Yeah, house shopping. Everytime i see a Ur-Q, it makes me wonder what the hell I'm doing potentially selling my baby. Last night I went to my parents where my car is stored, I was almost sick at the thought of loosing her


----------



## Sepp (Dec 10, 2002)

*Re: Gorgeous 1984 quattro on Ebay (Quattro Krant)*

I'm sorry that now isn't the time for you to possibly have an urq.

Do you have any pics?


----------



## Quattro Krant (Sep 15, 2004)

*Re: Gorgeous 1984 quattro on Ebay (Sepp)*

I'm working on getting pics out. I took some with my buddies digital camera, but there was an incident with the power button


----------



## Sepp (Dec 10, 2002)

*Re: Gorgeous 1984 quattro on Ebay (Sepp)*


_Quote, originally posted by *Sepp* »_That '83 has to be one of the lowest mileage urq's in the world.
.

Actually there is a few with just delivery mileage on them in the UK.


----------



## URQ (Mar 19, 2004)

There was also this one that just ended that the owner first said it was a Sport Quattro then changed that to 1985 Allroad with only 28k and he says its all original????????????????
http://cgi.ebay.com/ebaymotors...87508


----------



## StormChaser (Jan 3, 2000)

*Re: (URQ)*

It's listed as an AllRoad because there is no listing for a UrQ or even jsut a Quattro...you have to select a model before you can select Quattro.

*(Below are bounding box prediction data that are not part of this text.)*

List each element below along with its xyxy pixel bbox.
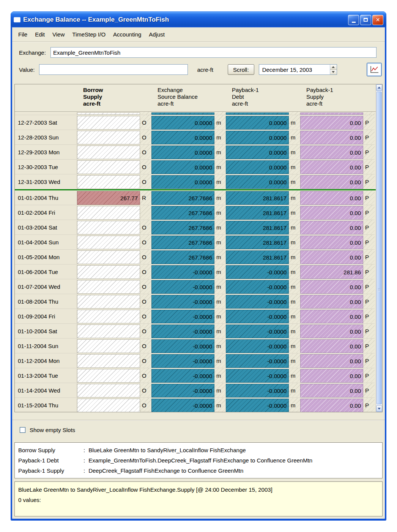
column-header-payback1-debt[interactable]: Payback-1 Debt acre-ft [226, 84, 300, 111]
payback1-supply-cell[interactable]: 0.00 [300, 384, 363, 397]
scroll-up-button[interactable] [376, 84, 382, 91]
row-date-header[interactable]: 01-01-2004 Thu [15, 190, 77, 205]
payback1-debt-cell[interactable]: -0.0000 [226, 325, 289, 338]
datetime-spin-up-button[interactable] [330, 65, 337, 70]
borrow-supply-cell[interactable] [77, 369, 140, 383]
row-date-header[interactable]: 01-03-2004 Sat [15, 220, 77, 235]
borrow-supply-cell[interactable] [77, 221, 140, 234]
row-date-header[interactable]: 01-14-2004 Wed [15, 383, 77, 398]
table-scrollbar[interactable] [376, 84, 382, 412]
payback1-debt-cell[interactable]: -0.0000 [226, 339, 289, 353]
payback1-debt-cell[interactable]: 281.8617 [226, 206, 289, 220]
exchange-input[interactable] [50, 47, 377, 58]
borrow-supply-cell[interactable] [77, 160, 140, 174]
menu-item-view[interactable]: View [49, 30, 68, 39]
exchange-source-balance-cell[interactable]: -0.0000 [151, 265, 214, 279]
exchange-source-balance-cell[interactable]: -0.0000 [151, 280, 214, 294]
plot-button[interactable] [367, 63, 382, 76]
row-date-header[interactable]: 12-28-2003 Sun [15, 130, 77, 145]
payback1-supply-cell[interactable]: 0.00 [300, 280, 363, 294]
borrow-supply-cell[interactable] [77, 399, 140, 412]
payback1-supply-cell[interactable]: 0.00 [300, 160, 363, 174]
exchange-source-balance-cell[interactable]: 267.7686 [151, 250, 214, 264]
exchange-source-balance-cell[interactable]: -0.0000 [151, 384, 214, 397]
row-date-header[interactable]: 01-06-2004 Tue [15, 264, 77, 279]
close-button[interactable]: ✕ [372, 15, 383, 25]
show-empty-slots-checkbox[interactable] [20, 427, 25, 433]
minimize-button[interactable] [348, 15, 359, 25]
exchange-source-balance-cell[interactable]: 0.0000 [151, 116, 214, 130]
row-date-header[interactable]: 12-30-2003 Tue [15, 160, 77, 174]
payback1-supply-cell[interactable]: 0.00 [300, 206, 363, 220]
payback1-debt-cell[interactable]: -0.0000 [226, 399, 289, 412]
borrow-supply-cell[interactable] [77, 206, 140, 220]
payback1-debt-cell[interactable]: 281.8617 [226, 191, 289, 205]
exchange-source-balance-cell[interactable]: -0.0000 [151, 339, 214, 353]
datetime-value[interactable]: December 15, 2003 [259, 65, 330, 74]
payback1-debt-cell[interactable]: -0.0000 [226, 369, 289, 383]
row-date-header[interactable]: 12-31-2003 Wed [15, 174, 77, 189]
exchange-source-balance-cell[interactable]: 0.0000 [151, 175, 214, 189]
payback1-supply-cell[interactable]: 0.00 [300, 339, 363, 353]
borrow-supply-cell[interactable] [77, 354, 140, 368]
payback1-supply-cell[interactable]: 0.00 [300, 131, 363, 144]
payback1-debt-cell[interactable]: -0.0000 [226, 295, 289, 309]
column-header-borrow-supply[interactable]: Borrow Supply acre-ft [77, 84, 151, 111]
menu-item-adjust[interactable]: Adjust [145, 30, 169, 39]
payback1-supply-cell[interactable]: 0.00 [300, 325, 363, 338]
payback1-debt-cell[interactable]: 0.0000 [226, 116, 289, 130]
scrollbar-thumb[interactable] [377, 92, 382, 404]
exchange-source-balance-cell[interactable]: 0.0000 [151, 131, 214, 144]
payback1-supply-cell[interactable]: 281.86 [300, 265, 363, 279]
exchange-source-balance-cell[interactable]: 267.7686 [151, 206, 214, 220]
exchange-source-balance-cell[interactable]: -0.0000 [151, 399, 214, 412]
borrow-supply-cell[interactable] [77, 280, 140, 294]
row-date-header[interactable]: 01-09-2004 Fri [15, 309, 77, 324]
exchange-source-balance-cell[interactable]: 0.0000 [151, 160, 214, 174]
payback1-debt-cell[interactable]: -0.0000 [226, 280, 289, 294]
row-date-header[interactable]: 01-15-2004 Thu [15, 398, 77, 412]
column-header-payback1-supply[interactable]: Payback-1 Supply acre-ft [300, 84, 375, 111]
payback1-debt-cell[interactable]: -0.0000 [226, 310, 289, 323]
scroll-down-button[interactable] [376, 405, 382, 412]
payback1-supply-cell[interactable]: 0.00 [300, 236, 363, 249]
exchange-source-balance-cell[interactable]: 0.0000 [151, 146, 214, 159]
menu-item-timestep-io[interactable]: TimeStep I/O [68, 30, 109, 39]
payback1-supply-cell[interactable]: 0.00 [300, 191, 363, 205]
borrow-supply-cell[interactable] [77, 295, 140, 309]
value-input[interactable] [39, 64, 188, 75]
exchange-source-balance-cell[interactable]: -0.0000 [151, 325, 214, 338]
borrow-supply-cell[interactable] [77, 384, 140, 397]
row-date-header[interactable]: 12-27-2003 Sat [15, 115, 77, 130]
payback1-supply-cell[interactable]: 0.00 [300, 354, 363, 368]
borrow-supply-cell[interactable] [77, 265, 140, 279]
row-date-header[interactable]: 12-29-2003 Mon [15, 145, 77, 160]
payback1-supply-cell[interactable]: 0.00 [300, 250, 363, 264]
payback1-debt-cell[interactable]: -0.0000 [226, 265, 289, 279]
exchange-source-balance-cell[interactable]: -0.0000 [151, 310, 214, 323]
row-date-header[interactable]: 01-12-2004 Mon [15, 353, 77, 368]
exchange-source-balance-cell[interactable]: -0.0000 [151, 295, 214, 309]
exchange-source-balance-cell[interactable]: 267.7686 [151, 191, 214, 205]
menu-item-accounting[interactable]: Accounting [109, 30, 145, 39]
row-date-header[interactable]: 01-05-2004 Mon [15, 250, 77, 264]
row-date-header[interactable]: 01-13-2004 Tue [15, 368, 77, 383]
borrow-supply-cell[interactable] [77, 325, 140, 338]
payback1-debt-cell[interactable]: 281.8617 [226, 236, 289, 249]
menu-item-file[interactable]: File [14, 30, 31, 39]
borrow-supply-cell[interactable] [77, 339, 140, 353]
menu-item-edit[interactable]: Edit [31, 30, 49, 39]
scroll-button[interactable]: Scroll: [228, 64, 254, 75]
row-date-header[interactable]: 01-08-2004 Thu [15, 294, 77, 309]
payback1-debt-cell[interactable]: 0.0000 [226, 146, 289, 159]
borrow-supply-cell[interactable] [77, 310, 140, 323]
borrow-supply-cell[interactable] [77, 250, 140, 264]
borrow-supply-cell[interactable]: 267.77 [77, 191, 140, 205]
maximize-button[interactable] [360, 15, 371, 25]
payback1-supply-cell[interactable]: 0.00 [300, 116, 363, 130]
payback1-supply-cell[interactable]: 0.00 [300, 369, 363, 383]
payback1-supply-cell[interactable]: 0.00 [300, 146, 363, 159]
payback1-debt-cell[interactable]: 0.0000 [226, 160, 289, 174]
exchange-source-balance-cell[interactable]: 267.7686 [151, 221, 214, 234]
row-date-header[interactable]: 01-02-2004 Fri [15, 205, 77, 220]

Most smart people list it as Audi:Other The lsit it as a Quattro, Turbo Quattro Coupe or UrQ. But soemthing doesn't look right. Check it out








Does that look totally FAKE to you? Like someone took a pic of a toy car or scale model?


----------



## Quattro Krant (Sep 15, 2004)

*Re: (duandcc)*

I'd hit it, multiple times as well. And I am *NOT* selling my 85 Ur-Q!!!!!!!!!!




























Found a house that is amazing and is cheaper


----------



## URQ (Mar 19, 2004)

*Re: (Quattro Krant)*

Congratulations.


----------



## Sepp (Dec 10, 2002)

*Re: (duandcc)*


_Quote, originally posted by *duandcc* »_It's listed as an AllRoad because there is no listing for a UrQ or even jsut a Quattro...you have to select a model before you can select Quattro.

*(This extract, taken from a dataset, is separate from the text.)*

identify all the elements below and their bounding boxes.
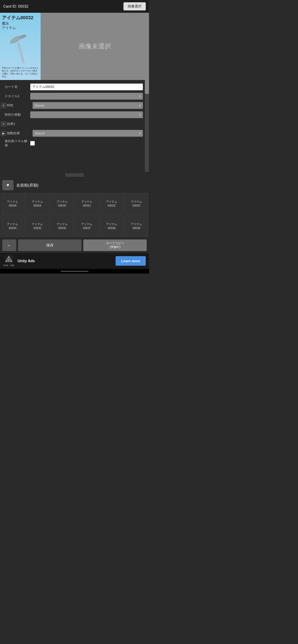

Most smart people list it as Audi:Other The lsit it as a Quattro, Turbo Quattro Coupe or UrQ. But soemthing doesn't look right. Check it out








Does that look totally FAKE to you? Like someone took a pic of a toy car or scale model?

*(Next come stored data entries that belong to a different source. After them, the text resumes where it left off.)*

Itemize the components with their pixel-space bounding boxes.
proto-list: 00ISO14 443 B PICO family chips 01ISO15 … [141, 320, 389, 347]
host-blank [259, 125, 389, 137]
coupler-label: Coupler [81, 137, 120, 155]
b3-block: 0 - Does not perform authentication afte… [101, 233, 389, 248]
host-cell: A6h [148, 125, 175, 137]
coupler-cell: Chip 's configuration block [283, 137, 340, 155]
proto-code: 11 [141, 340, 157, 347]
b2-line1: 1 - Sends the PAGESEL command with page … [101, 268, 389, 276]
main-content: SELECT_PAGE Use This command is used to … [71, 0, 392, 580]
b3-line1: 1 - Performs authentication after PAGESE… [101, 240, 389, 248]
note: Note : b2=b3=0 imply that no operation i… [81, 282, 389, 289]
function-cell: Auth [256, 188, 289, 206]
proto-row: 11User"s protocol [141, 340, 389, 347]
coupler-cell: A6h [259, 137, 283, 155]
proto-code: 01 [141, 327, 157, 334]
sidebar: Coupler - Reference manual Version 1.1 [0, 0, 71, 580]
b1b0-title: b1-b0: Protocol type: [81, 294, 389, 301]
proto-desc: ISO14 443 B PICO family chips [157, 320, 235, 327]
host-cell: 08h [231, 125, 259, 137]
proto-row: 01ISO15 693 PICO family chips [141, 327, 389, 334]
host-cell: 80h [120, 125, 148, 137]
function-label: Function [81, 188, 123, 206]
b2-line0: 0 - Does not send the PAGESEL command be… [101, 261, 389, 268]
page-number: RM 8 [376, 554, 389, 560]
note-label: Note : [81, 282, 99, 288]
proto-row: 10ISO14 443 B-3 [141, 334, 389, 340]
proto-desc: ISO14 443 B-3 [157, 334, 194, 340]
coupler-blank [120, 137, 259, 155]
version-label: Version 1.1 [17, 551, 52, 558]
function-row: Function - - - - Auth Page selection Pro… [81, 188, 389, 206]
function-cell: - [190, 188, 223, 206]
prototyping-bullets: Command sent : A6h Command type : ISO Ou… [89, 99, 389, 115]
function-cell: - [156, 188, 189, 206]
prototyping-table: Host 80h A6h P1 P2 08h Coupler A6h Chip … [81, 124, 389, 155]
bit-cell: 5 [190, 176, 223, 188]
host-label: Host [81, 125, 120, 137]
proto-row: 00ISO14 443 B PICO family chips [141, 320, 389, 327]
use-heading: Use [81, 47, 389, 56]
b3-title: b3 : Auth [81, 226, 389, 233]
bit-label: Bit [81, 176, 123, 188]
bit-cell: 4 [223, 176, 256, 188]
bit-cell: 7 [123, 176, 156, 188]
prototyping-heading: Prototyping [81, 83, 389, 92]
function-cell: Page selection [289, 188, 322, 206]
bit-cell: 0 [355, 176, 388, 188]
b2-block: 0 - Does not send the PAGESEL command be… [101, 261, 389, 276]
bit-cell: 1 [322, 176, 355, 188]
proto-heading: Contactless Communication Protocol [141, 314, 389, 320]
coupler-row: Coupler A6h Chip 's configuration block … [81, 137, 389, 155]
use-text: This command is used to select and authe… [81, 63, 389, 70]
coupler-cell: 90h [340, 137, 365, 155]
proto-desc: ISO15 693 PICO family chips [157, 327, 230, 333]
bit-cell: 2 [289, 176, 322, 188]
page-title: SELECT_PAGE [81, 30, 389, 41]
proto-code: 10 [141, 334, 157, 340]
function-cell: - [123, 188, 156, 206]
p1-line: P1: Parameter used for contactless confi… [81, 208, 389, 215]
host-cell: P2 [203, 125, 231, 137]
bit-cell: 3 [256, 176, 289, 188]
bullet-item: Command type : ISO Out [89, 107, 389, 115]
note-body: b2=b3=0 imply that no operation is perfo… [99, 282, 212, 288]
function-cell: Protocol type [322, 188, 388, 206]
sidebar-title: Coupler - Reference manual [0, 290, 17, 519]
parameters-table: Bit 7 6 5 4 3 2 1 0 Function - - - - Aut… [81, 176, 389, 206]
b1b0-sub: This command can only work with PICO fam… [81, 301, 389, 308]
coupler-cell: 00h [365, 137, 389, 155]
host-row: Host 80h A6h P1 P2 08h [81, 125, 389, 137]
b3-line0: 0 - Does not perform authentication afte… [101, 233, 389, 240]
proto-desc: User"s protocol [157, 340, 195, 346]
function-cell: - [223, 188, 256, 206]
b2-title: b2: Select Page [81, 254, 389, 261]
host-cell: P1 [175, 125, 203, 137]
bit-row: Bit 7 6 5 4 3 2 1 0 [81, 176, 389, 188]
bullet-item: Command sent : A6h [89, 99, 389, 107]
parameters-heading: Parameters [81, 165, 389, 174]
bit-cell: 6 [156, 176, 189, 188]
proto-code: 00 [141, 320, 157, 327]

The posting on that car was kinda surreal.
The car was almost too clean.
I have the same car in a 1:18 scale diecast by Auto art.
They look identical, but the door rings are black on mine.


----------



## Sepp (Dec 10, 2002)

*Re: (Quattro Krant)*


_Quote, originally posted by *Quattro Krant* »_. And I am *NOT* selling my 85 Ur-Q!!!!!!!!!!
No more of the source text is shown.